Translation Memory

Posted by on December 5, 2011

By: Diego Alonso

As we mentioned in Teaching Etsy to Speak a Second Language, developers need to tag English content so it can be extracted and then translated. Since we are a company with a continuous deployment development process, we do this on a daily basis and as an result get a significant number of new messages to be translated along with changes or deletions of existing ones that have already been translated. Therefore we needed some kind of recollection system to easily reuse or follow the style of existing translations.

A translation memory is an organized collection of text extracted from a source language with one or more matching translations. A translation memory system stores this data and makes it easily accessible to human translators in order to assist with their tasks. There’s a variety of translation memory systems and related standards in the language industry. Yet, the nature of our extracted messages (containing relevant PHP, Smarty, and JavaScript placeholders) and our desire to maintain a translation style curated by a human language manager made us develop an in-house solution.

In short, we needed a system to suggest translations for the extracted messages. Etsy’s Search Team has integrated Lucene/Solr into our deployment infrastructure allowing for Solr configuration, Java-based indexers, and query parsing logic to go to production code in minutes. We decided to take advantage of Lucene’s MoreLikeThis functionality to index “similar” documents, in this case similar English messages with existing translations. The process turned out to be pretty straightforward: we query the requested English message using a ContentStream to the MoreLikeThisHandler and get as a result similar messages with scores. This is done through our Translator’s UI via Thrift. We’ve determined a threshold to filter the messages by score in order to only provide relevant translations after getting similar English messages from the query results.

It’s worth mentioning that we need to use a ContentStream to send the source message because most of the time we’ll be requesting translation suggestions for new messages. In other words, messages without translations are not present in our index to match as documents. When sending a ContentSream to the MoreLikeThisHandler, it will extract the “interesting” terms to perform the similarity search.

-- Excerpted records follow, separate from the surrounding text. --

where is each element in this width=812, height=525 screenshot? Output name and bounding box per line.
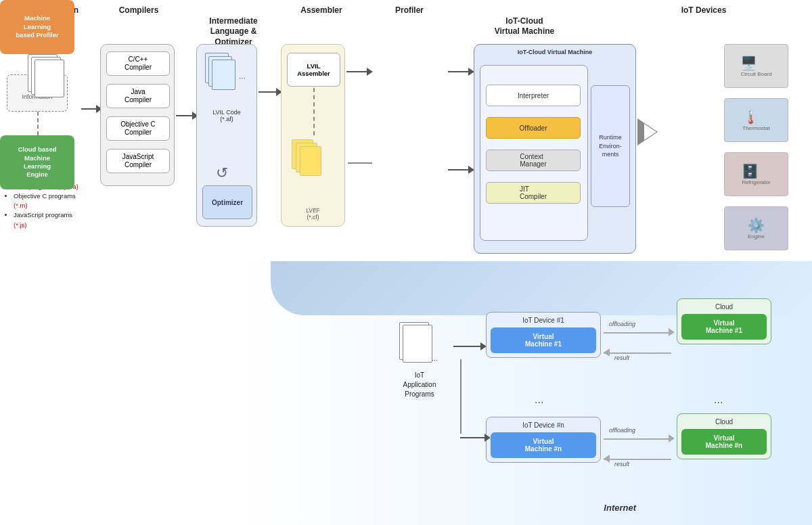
bottom-iot-app-label: IoT Application Programs (399, 371, 440, 399)
file-page-3 (35, 60, 64, 97)
result-label-1: result (614, 355, 629, 361)
bottom-arrow-to-device-n (460, 434, 491, 442)
lvef-files (292, 139, 336, 187)
iot-device-n-title: IoT Device #n (491, 421, 596, 429)
lvef-to-cloudml-line (348, 162, 372, 164)
iot-device-1-box: IoT Device #1 Virtual Machine #1 (486, 312, 601, 358)
optimizer-box: Optimizer (202, 185, 252, 219)
cpp-compiler-box: C/C++Compiler (106, 51, 170, 76)
cloud-ml-box: Cloud based Machine Learning Engine (0, 135, 74, 189)
offloading-line-n (604, 438, 671, 440)
java-compiler-box: JavaCompiler (106, 84, 170, 108)
device-circuit-board: 🖥️ Circuit Board (724, 44, 788, 88)
iot-cloud-vm-inner: Interpreter Offloader Context Manager JI… (480, 65, 588, 241)
bottom-iot-app-area: ··· IoT Application Programs (399, 322, 440, 399)
iot-cloud-vm-outer: IoT-Cloud Virtual Machine Interpreter Of… (474, 44, 636, 254)
result-arrow-n (604, 455, 610, 463)
offloading-arrow-n (669, 434, 675, 442)
bottom-file-2 (403, 325, 432, 363)
vm-1-box: Virtual Machine #1 (491, 327, 596, 353)
offloader-box: Offloader (486, 117, 581, 139)
bottom-diagram: ··· IoT Application Programs IoT Device … (0, 261, 812, 525)
offloading-label-1: offloading (609, 321, 635, 327)
il-file-3 (212, 60, 235, 90)
lvef-file-3 (300, 146, 321, 176)
interpreter-box: Interpreter (486, 85, 581, 106)
runtime-env-label: Runtime Environ- ments (599, 133, 622, 159)
context-manager-box: Context Manager (486, 150, 581, 171)
objective-c-compiler-box: Objective CCompiler (106, 116, 170, 141)
offloading-line-1 (604, 332, 671, 334)
result-line-n (604, 459, 671, 460)
header-compilers: Compilers (105, 5, 173, 16)
iot-device-n-box: IoT Device #n Virtual Machine #n (486, 417, 601, 463)
device-refrigerator: 🗄️ Refrigerator (724, 152, 788, 196)
lvef-label: LVEF (*.cf) (281, 207, 344, 221)
cloud-title: Cloud (681, 303, 767, 311)
javascript-compiler-box: JavaScriptCompiler (106, 149, 170, 173)
header-il: Intermediate Language & Optimizer (200, 5, 267, 47)
result-label-n: result (614, 461, 629, 467)
offloading-arrow-1 (669, 328, 675, 336)
arrow-cloudml-to-vm (448, 166, 474, 174)
dots-middle: ··· (535, 396, 543, 409)
header-assembler: Assembler (291, 5, 352, 16)
cloud-vm-1-box: Virtual Machine #1 (681, 314, 767, 340)
vertical-line-to-n (460, 359, 461, 434)
assembler-box: LVIL Assembler (287, 53, 340, 87)
assembler-panel: LVIL Assembler LVEF (*.cf) (281, 44, 345, 227)
arrow-inner (644, 124, 656, 140)
bottom-arrow-to-device1 (453, 342, 487, 350)
arrow-app-to-compilers (81, 105, 102, 113)
device-thermostat: 🌡️ Thermostat (724, 98, 788, 142)
il-code-label: LVIL Code (*.af) (197, 109, 256, 122)
dots-cloud-middle: ··· (714, 396, 723, 409)
arrow-assembler-to-profiler (346, 68, 373, 76)
arrow-compilers-to-il (176, 112, 198, 120)
cloud-vm-n-box-outer: Cloud Virtual Machine #n (677, 413, 771, 459)
device-engine: ⚙️ Engine (724, 206, 788, 250)
jit-compiler-box: JIT Compiler (486, 182, 581, 204)
result-line-1 (604, 352, 671, 354)
cloud-vm-n-title: Cloud (681, 418, 767, 426)
arrow-il-to-assembler (258, 88, 282, 96)
il-panel: ··· LVIL Code (*.af) Optimizer ↺ (196, 44, 257, 227)
offloading-label-n: offloading (609, 427, 635, 434)
compilers-panel: C/C++Compiler JavaCompiler Objective CCo… (100, 44, 175, 186)
vm-title: IoT-Cloud Virtual Machine (474, 49, 635, 55)
header-iot-cloud-vm: IoT-Cloud Virtual Machine (480, 5, 568, 37)
cloud-vm-n-box: Virtual Machine #n (681, 429, 767, 455)
cloud-box: Cloud Virtual Machine #1 (677, 298, 771, 344)
iot-device-1-title: IoT Device #1 (491, 317, 596, 324)
internet-label: Internet (604, 503, 636, 513)
result-arrow-1 (604, 348, 610, 357)
vm-n-box: Virtual Machine #n (491, 432, 596, 458)
arrow-profiler-to-vm (448, 68, 474, 76)
header-iot-devices: IoT Devices (663, 5, 744, 16)
ml-profiler-box: Machine Learning based Profiler (0, 0, 74, 54)
top-diagram: IoT Application Programs Compilers Inter… (0, 0, 812, 284)
iot-devices-col: 🖥️ Circuit Board 🌡️ Thermostat 🗄️ Refrig… (710, 44, 798, 254)
header-profiler: Profiler (379, 5, 440, 16)
runtime-environments: Runtime Environ- ments (591, 85, 630, 207)
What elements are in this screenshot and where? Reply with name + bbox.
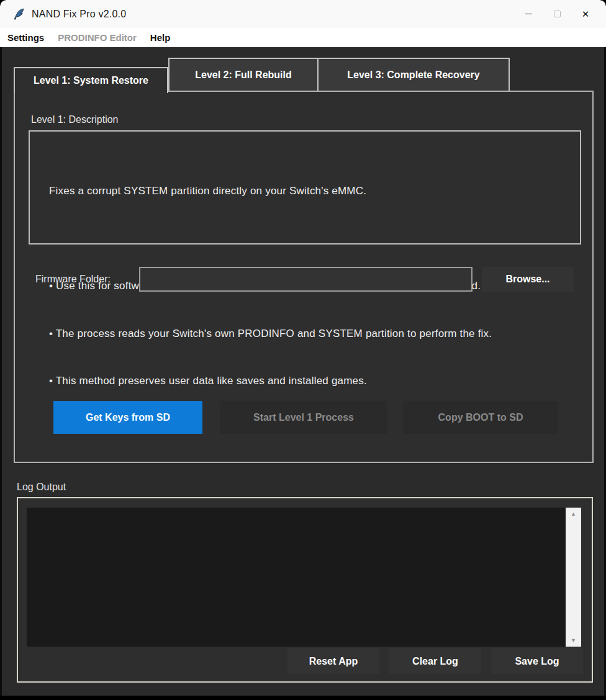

Here’s a simple diagram of the main parts of this process:

We could easily test and optimize our results on the search environment through Solr queries before wiring the service in the Translator’s UI. As you can see in the following query we send the content (stream.body) of the English message, play with the minimum document frequency (mindf) and term frequency (mintf) of the terms and even filter the query (fq) for translations in a certain language.


And since we know you love to read some code, here’s how we defined our translation memory data types and service interface in Thrift:

struct TranslationMemoryResult {
 1: string md5
 2: double score

struct TranslationMemorySearchResults {
 1: i32 count,
 2: list matchedMessages

service TranslationMemorySearch extends fb303.FacebookService {
  * Search for translation memory
  * @param content of the message to match
  * @param language code of the existing translations
  * @return a TranslationMemorySearchResults instance - never "null"
 TranslationMemorySearchResults search(1: string content,
                                       2: i32 type,
                                       3: string language)

Let’s look at some common use cases where translation memory comes in handy.

It’s pretty common that a new feature is released where we want to attract new members by adding some kind of registration button. In this case the extracted English message has the following data:

Description: A call to action to join
Content: Join Now

When displaying this message in our Translator’s UI we get the following results after looking for its content in our Translation Memory .

Match  Source                Translation
100%   Join Now              Jetzt teilnehmen
80%    Join now. It's free!  Jetzt anmelden. Kostenlos!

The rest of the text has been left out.